As you know many apps use keychain to save user login name and password, but is it really safe? especially on device jail break mode. So another solution is to use Outh2 protocol to save those confidential infomation on server side which needs many changes on both client and server side (for my app).

How do you guys handle this tough issue? Anyone who knows please share and thanks in advance.

Answer 1

Keychain:

It has two level encryption options

• lock screen passcode as the encryption key

• key generated by and stored on the device)

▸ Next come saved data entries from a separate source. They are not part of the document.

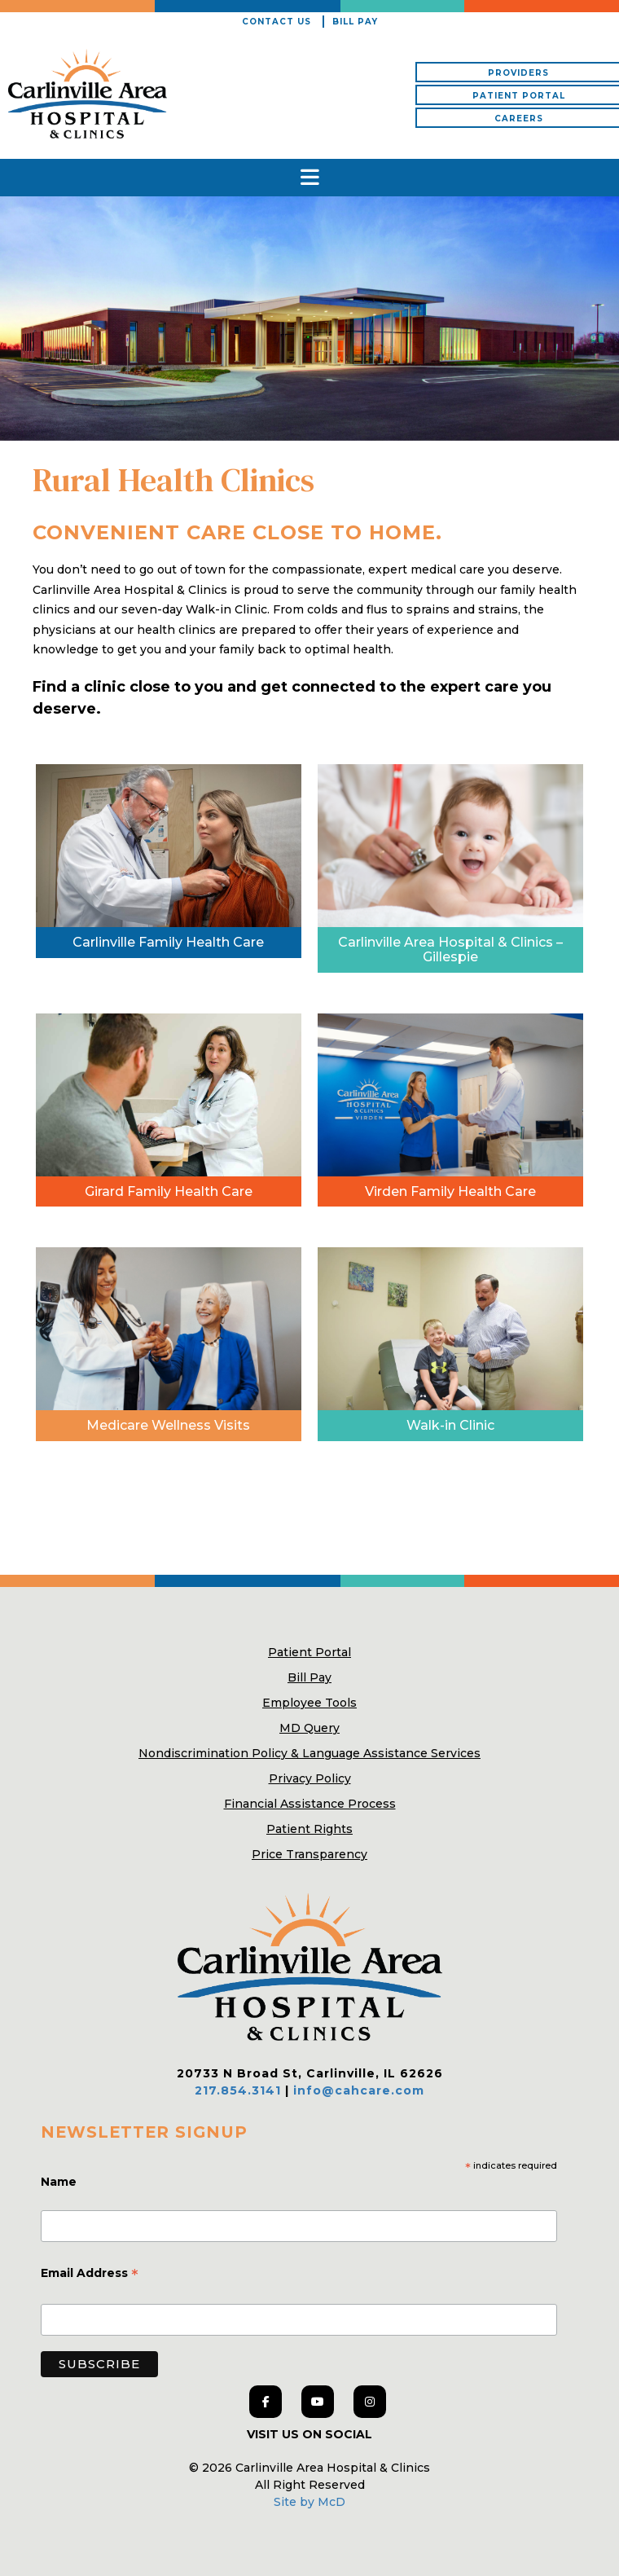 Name (60, 2181)
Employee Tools (309, 1702)
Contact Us (276, 21)
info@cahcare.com (358, 2090)
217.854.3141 (238, 2090)
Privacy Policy (310, 1778)
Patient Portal (309, 1652)
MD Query (309, 1728)
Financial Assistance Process (310, 1803)
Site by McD (309, 2502)
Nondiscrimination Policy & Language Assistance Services (309, 1753)
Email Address (89, 2274)
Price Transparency (309, 1854)
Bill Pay (355, 21)
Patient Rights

But when the device is jailbroken its not safe too.

oAuth:

Eventhough you store credentials in server you'll have to save the OAuth TOKEN in client side there is no place better than keychain to store it in client side.So now comes possibility of extracting the TOKEN on jailbroken device.

As far as I know in most apps they use one of these approaches.

If you need those data to be very very secure.

Suggestions:

• Store OAuth token in server not in client

• Store the Encrypted Credentials in Keychain and store the encryption key in server.This approach would be easy for you since you said adopting OAuth is hard for you.

Note:

There are some open source libraries available which detects if the device you run or app is cracked if so you can take action like deactivating TOKEN,deleting critical resources,locking app etc.